A cousin of late actor/comedian Chris Farley (yes, really), Jim Farley has worked in automotive since 1990, when he joined Toyota’s strategic planning department, serving in several product and marketing roles on his way to becoming general manager of Toyota’s Lexus luxury brand. He left that position and joined Ford Motor Company in 2007, being put to work in a variety of different roles all around the globe. This level of experience stands in contrast to CEO Jim Hackett, whose first foray into the automotive sector came in 2013, when he was made a member of Ford’s board of directors.
In fact, as CNBC reports, Barclays analyst Brian Johnson speculated in a note Monday that President of Global Markets Jim Farley and President of Global Operations Joe Hinrichs, both of whom were promoted Monday, have good chances of replacing 62-year-old Jim Hackett sometime in the next few years.
“We’d suspect that new CEO Jim Hackett will likely be a medium-term CEO, with a successor to be groomed over the coming years,” Johnson’s note read in part. With Jim Farley and Joe Hinrichs “now respectively managing the business units and some of the key business functions, it appears both are vying to take over as CEO after Hackett’s work is complete. Both have big challenges and perhaps the board’s thinking is this will motivate them to cut deeper, act faster, etc.”
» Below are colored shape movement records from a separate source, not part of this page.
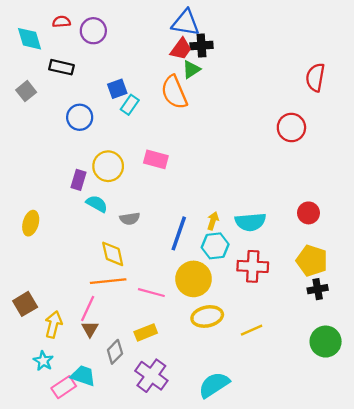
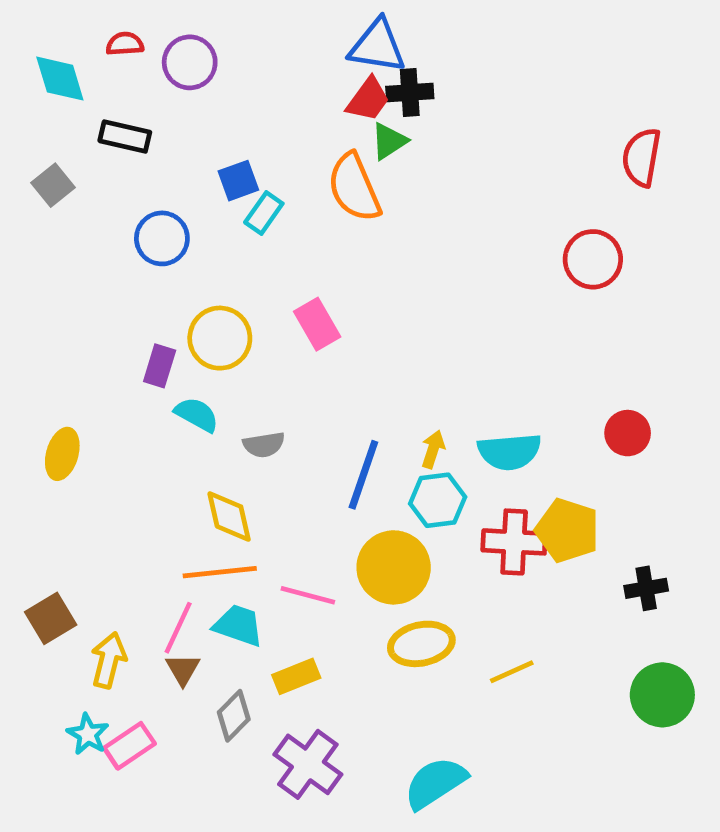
pink rectangle: (156, 159) -> (317, 324), turned 45
yellow pentagon: (312, 261) -> (567, 530), moved
cyan trapezoid: (83, 376) -> (238, 625), moved
pink rectangle: (64, 387) -> (129, 746), moved

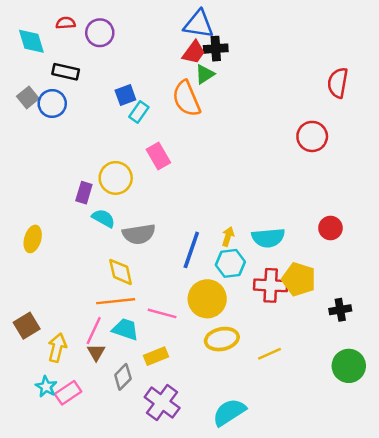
blue circle: (162, 238) -> (52, 104), moved
pink rectangle: (317, 324) -> (158, 156), moved
gray semicircle: (264, 445) -> (139, 234), size x1.5

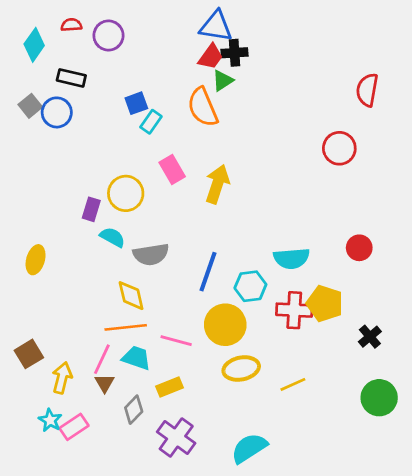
cyan diamond: (31, 41) -> (34, 45), turned 52
yellow arrow: (228, 237) -> (217, 184), moved, size x1.8
black cross: (340, 310) -> (370, 337), turned -30

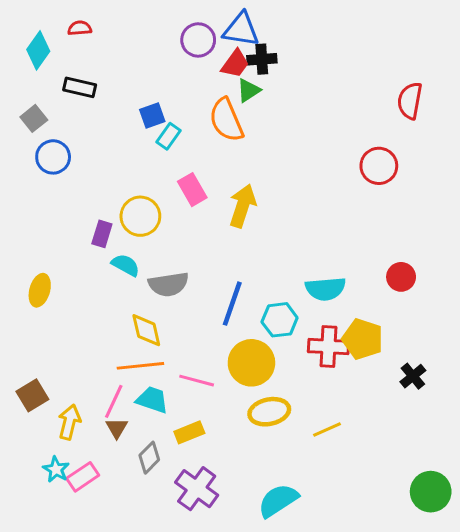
purple circle: (108, 36) -> (198, 40), moved
blue circle: (57, 112) -> (53, 157), moved
green circle: (379, 398) -> (431, 492), moved

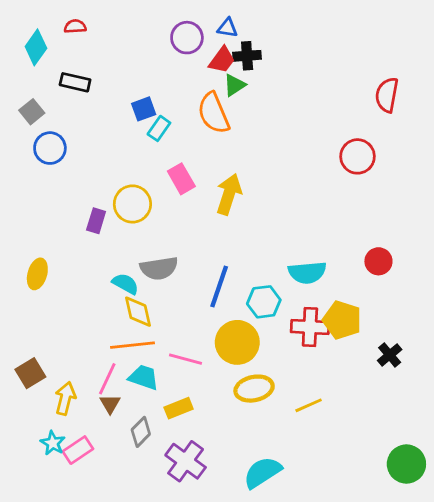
blue triangle: (241, 30) -> (227, 28), size x0.6
cyan semicircle: (126, 265) -> (125, 284), moved

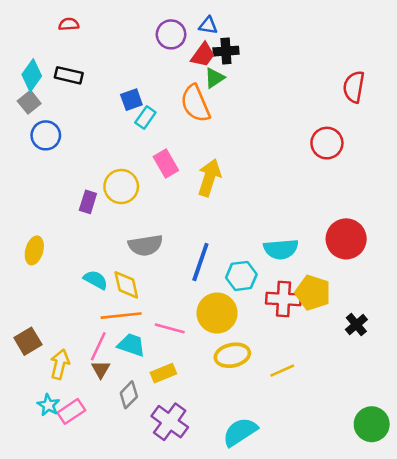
cyan diamond: (36, 47) -> (32, 75), moved
red circle: (378, 261) -> (346, 239), size x1.6
cyan semicircle: (125, 284) -> (96, 280), moved

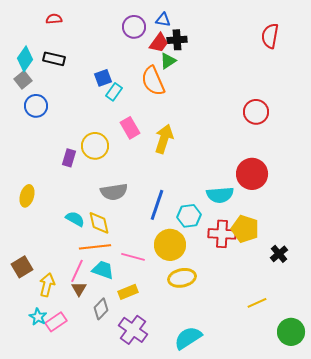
red semicircle: (354, 87) -> (270, 36), moved
red circle: (346, 239) -> (252, 174), moved
yellow line: (282, 371) -> (257, 303), moved

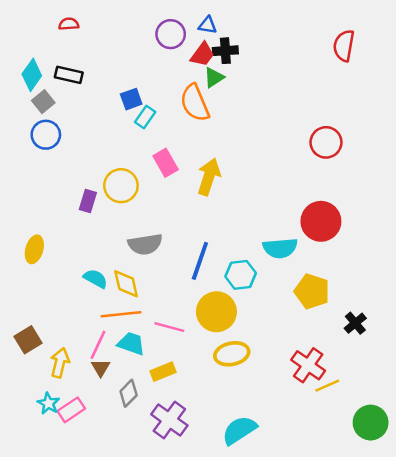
gray square: (23, 80) -> (43, 102), moved
red cross: (222, 234) -> (308, 365), moved, turned 32

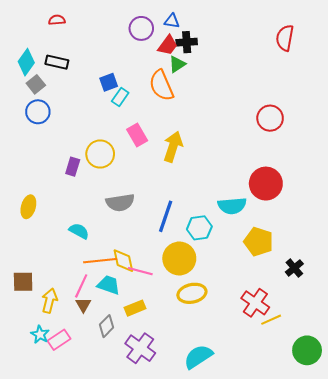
yellow diamond: (126, 284) -> (123, 261), moved
brown square: (28, 340) -> (23, 282), turned 30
But the reason we suspect that Farley, more than Hinrichs, could end up being a more pivotal character at Ford is his deep hatred for General Motors. As Jalopnik reminds us, the executive was quoted in the book Once Upon A Car: The Fall and Resurrection of America’s Big Three Automakers as saying he’s “going to beat Chevrolet on the head with bat.”
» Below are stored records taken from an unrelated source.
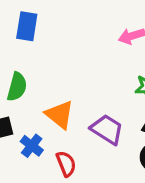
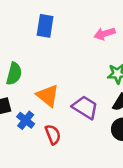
blue rectangle: (27, 26) -> (45, 26), moved

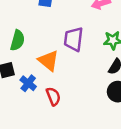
purple trapezoid: (85, 107) -> (74, 39), moved, turned -115

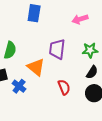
red semicircle: (53, 96) -> (64, 87), moved

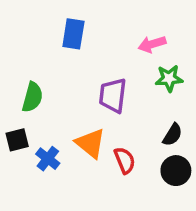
green star: (90, 50) -> (169, 78), moved
orange triangle: (36, 67) -> (91, 143), moved

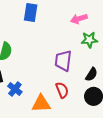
purple trapezoid: (113, 95) -> (63, 61), moved
orange triangle: (91, 143) -> (41, 104), moved, turned -42

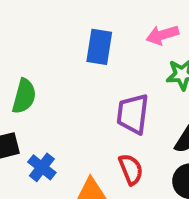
blue rectangle: (31, 13) -> (99, 47), moved

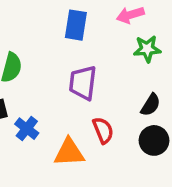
purple trapezoid: (133, 114) -> (83, 83), moved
“F— GM,” he said. “I hate them and their company and what they stand for. And I hate the way they’re succeeding.”
Even if a bit rude and crass, we appreciate the fiery passion and the thirst for competition revealed by Farley’s words. Like any enterprise, automakers thrive on having fierce rivalries. Serious competition makes every player stronger; if Ferrari and Ford hadn’t been embroiled in a feud in the 1960s, the latter would never have entered – let alone won – the 24 Hours of Le Mans.
When automakers compete, fans and customers win.